Problem to work on:
Would you retype exactly the lines below, starting with the one that has "ng their own TV and media" and going on through the one that has "entity and is", with no pictures and nothing else?

(Study material Opens)

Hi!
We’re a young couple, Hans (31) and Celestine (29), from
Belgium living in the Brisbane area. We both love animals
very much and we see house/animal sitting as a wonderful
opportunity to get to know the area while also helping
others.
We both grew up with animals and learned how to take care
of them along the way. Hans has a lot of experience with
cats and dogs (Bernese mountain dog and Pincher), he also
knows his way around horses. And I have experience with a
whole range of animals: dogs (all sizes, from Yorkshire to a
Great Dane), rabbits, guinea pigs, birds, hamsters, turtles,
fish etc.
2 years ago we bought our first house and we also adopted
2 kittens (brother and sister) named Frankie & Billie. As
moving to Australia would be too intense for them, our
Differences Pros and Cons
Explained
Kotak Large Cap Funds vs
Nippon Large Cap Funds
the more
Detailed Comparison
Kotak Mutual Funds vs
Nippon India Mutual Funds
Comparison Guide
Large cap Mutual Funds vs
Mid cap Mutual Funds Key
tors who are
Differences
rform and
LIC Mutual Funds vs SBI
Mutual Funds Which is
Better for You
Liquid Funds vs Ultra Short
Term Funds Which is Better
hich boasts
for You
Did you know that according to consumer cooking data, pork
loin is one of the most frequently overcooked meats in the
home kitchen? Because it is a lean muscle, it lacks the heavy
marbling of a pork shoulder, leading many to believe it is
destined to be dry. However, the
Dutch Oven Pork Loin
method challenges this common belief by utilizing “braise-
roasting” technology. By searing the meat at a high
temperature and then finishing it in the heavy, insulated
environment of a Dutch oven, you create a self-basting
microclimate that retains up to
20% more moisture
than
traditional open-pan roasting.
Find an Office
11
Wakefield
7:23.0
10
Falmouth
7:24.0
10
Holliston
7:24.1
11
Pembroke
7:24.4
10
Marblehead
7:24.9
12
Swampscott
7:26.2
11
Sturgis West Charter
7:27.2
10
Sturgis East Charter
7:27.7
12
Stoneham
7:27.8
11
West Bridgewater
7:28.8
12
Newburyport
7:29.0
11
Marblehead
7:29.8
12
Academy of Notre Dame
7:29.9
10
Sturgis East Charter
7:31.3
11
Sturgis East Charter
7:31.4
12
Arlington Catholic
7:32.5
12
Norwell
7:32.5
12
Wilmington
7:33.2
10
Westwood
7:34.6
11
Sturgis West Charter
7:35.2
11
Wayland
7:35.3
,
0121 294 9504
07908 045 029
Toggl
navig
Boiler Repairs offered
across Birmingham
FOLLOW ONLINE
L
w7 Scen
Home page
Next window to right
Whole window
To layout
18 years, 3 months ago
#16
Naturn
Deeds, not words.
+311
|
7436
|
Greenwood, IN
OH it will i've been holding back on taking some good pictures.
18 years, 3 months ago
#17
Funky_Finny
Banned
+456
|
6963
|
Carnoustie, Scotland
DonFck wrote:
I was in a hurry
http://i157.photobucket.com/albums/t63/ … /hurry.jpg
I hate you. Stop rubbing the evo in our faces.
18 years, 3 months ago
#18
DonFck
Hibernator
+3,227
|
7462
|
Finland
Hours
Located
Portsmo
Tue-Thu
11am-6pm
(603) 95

(Study material Closes)
(Study material Opens)

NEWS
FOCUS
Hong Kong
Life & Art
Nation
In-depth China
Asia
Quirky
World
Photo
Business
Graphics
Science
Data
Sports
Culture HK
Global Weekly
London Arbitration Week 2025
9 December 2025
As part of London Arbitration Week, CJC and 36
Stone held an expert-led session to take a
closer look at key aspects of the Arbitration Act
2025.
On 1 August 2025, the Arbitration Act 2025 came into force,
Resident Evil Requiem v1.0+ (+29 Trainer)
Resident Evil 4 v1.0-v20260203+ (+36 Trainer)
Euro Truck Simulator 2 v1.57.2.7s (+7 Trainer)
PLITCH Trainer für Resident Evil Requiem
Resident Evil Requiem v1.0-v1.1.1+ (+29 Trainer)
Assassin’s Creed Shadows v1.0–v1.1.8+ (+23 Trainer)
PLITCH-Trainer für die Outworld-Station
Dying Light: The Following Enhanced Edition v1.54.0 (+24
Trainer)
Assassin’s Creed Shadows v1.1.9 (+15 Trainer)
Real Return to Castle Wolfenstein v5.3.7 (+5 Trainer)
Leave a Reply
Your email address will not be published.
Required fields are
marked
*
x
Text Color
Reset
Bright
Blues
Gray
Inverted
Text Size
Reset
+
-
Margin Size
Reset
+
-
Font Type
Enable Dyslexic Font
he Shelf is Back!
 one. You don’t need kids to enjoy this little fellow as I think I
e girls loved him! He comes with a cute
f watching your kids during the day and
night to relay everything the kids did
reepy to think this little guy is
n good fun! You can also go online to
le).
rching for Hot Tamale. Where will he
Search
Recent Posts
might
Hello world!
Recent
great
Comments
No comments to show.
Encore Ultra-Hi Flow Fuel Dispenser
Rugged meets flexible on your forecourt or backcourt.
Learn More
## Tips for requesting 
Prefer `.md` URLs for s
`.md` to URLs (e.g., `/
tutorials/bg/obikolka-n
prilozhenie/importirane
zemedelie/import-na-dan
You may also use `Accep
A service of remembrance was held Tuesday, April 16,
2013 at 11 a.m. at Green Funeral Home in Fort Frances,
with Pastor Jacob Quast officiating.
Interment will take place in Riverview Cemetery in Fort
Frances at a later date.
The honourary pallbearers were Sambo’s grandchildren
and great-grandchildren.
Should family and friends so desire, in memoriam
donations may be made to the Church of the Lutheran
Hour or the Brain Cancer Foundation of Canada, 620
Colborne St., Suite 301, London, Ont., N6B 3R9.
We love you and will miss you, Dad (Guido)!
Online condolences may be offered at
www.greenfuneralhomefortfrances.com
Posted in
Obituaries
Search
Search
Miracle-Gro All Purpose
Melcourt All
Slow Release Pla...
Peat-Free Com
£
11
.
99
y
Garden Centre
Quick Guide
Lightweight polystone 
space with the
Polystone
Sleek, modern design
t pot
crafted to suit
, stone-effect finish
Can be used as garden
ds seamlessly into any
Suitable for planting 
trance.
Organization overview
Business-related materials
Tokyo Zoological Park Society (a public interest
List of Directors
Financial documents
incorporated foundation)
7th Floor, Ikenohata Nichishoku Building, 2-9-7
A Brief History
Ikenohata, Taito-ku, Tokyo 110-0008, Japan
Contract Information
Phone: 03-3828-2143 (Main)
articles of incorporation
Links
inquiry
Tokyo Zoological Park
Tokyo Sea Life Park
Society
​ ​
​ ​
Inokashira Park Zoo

(Study material Closes)
(Study material Opens)

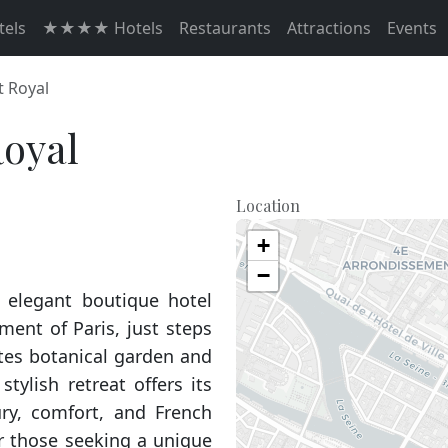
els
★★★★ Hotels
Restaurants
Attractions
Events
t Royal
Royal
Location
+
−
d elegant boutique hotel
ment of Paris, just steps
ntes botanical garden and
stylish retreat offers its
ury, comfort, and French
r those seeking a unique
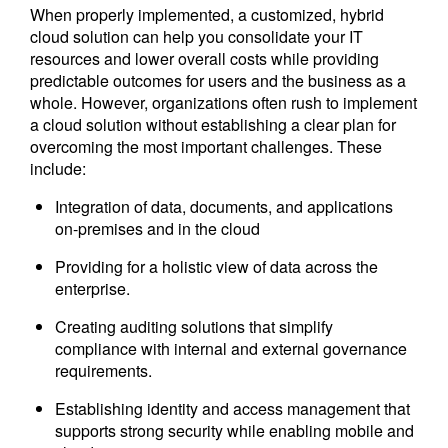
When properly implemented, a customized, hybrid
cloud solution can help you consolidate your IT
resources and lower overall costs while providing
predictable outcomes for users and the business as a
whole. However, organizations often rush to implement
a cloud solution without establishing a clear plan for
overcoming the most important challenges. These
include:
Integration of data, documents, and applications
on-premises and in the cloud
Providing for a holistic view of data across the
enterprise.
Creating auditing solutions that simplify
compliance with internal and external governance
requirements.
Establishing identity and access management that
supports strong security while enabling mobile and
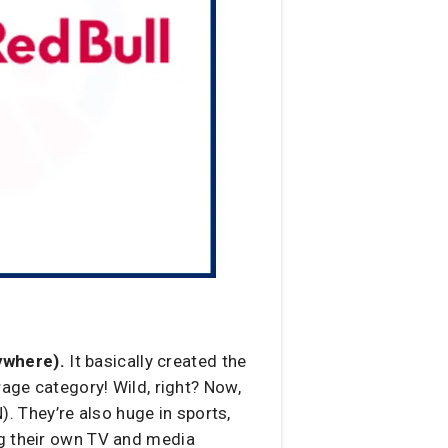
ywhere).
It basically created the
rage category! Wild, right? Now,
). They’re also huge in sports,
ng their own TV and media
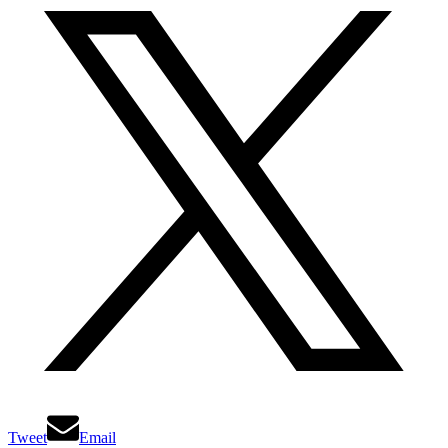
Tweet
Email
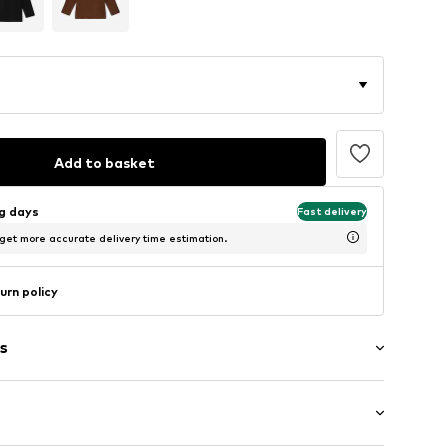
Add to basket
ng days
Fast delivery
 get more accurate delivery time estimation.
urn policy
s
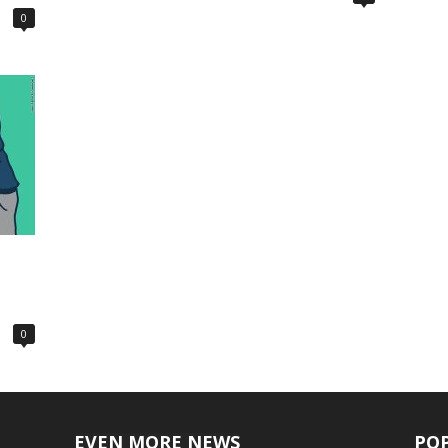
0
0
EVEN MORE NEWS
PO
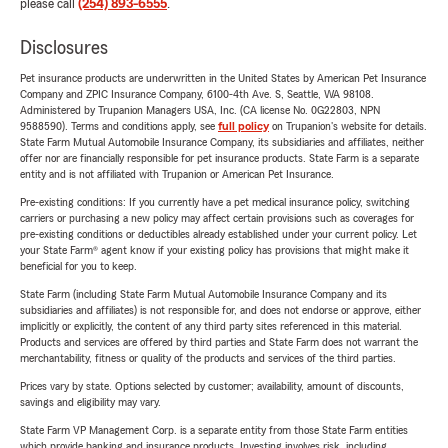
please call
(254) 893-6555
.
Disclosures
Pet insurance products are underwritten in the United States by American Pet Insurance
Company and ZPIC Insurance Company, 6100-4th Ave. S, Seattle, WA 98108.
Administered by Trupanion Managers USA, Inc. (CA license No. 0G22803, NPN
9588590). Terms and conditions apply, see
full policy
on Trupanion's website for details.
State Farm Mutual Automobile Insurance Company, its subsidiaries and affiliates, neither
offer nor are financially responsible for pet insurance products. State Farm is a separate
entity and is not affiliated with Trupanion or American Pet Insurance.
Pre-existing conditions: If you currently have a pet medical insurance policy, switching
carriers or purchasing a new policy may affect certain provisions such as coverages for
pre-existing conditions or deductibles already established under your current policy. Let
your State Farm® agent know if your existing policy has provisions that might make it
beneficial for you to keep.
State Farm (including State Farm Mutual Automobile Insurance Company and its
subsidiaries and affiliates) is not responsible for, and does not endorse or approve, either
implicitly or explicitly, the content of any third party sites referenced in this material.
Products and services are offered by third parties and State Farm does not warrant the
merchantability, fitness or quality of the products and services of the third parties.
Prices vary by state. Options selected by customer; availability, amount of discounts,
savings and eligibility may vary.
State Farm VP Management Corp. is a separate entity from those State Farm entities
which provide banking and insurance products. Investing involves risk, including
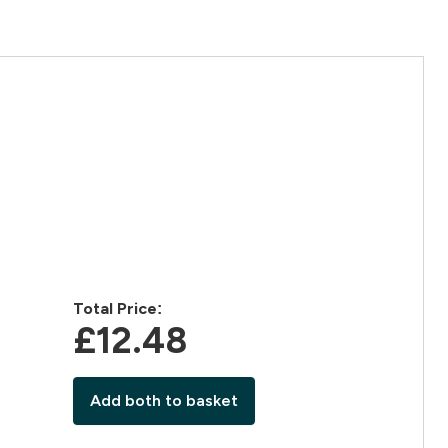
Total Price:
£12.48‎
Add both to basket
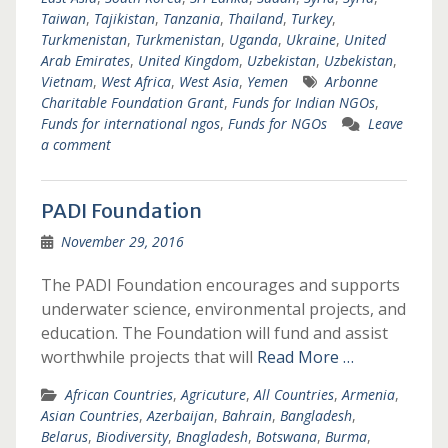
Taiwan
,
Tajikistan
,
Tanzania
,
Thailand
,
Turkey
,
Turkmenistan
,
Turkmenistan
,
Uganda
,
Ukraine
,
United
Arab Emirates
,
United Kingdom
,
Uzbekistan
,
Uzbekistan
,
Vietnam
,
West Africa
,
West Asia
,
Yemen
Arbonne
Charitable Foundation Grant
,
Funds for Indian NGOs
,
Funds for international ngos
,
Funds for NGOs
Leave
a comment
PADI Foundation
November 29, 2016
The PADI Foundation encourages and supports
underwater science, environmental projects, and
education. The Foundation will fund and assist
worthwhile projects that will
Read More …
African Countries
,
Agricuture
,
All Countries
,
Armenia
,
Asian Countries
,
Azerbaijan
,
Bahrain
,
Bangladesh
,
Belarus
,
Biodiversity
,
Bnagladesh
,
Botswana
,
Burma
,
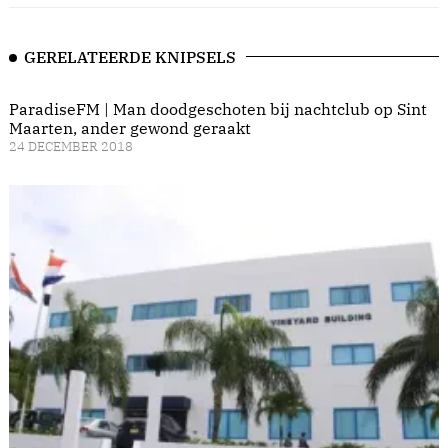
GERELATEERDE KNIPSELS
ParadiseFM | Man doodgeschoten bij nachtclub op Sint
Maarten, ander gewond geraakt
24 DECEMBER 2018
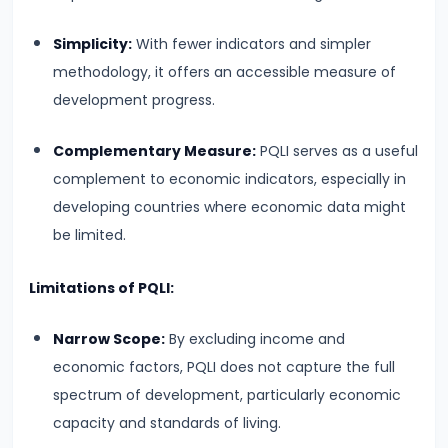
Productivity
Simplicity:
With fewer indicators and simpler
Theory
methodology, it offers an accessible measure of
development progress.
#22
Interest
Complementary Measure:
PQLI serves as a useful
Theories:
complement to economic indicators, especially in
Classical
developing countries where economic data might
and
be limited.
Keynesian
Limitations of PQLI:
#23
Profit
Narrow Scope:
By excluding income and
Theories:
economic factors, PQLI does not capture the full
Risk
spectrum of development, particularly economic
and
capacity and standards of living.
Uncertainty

(Study material Closes)

Answer space:
ng their own TV and media
Tweet
Email
Add to basket
ng days
Fast delivery
 get more accurate delivery time estimation.
urn policy
s
0
0
EVEN MORE NEWS
PO
please call
(254) 893-6555
.
Disclosures
Pet insurance products are underwritten in the United States by American Pet Insurance
Company and ZPIC Insurance Company, 6100-4th Ave. S, Seattle, WA 98108.
Administered by Trupanion Managers USA, Inc. (CA license No. 0G22803, NPN
9588590). Terms and conditions apply, see
full policy
on Trupanion's website for details.
State Farm Mutual Automobile Insurance Company, its subsidiaries and affiliates, neither
offer nor are financially responsible for pet insurance products. State Farm is a separate
entity and is not affiliated with Trupanion or American Pet Insurance.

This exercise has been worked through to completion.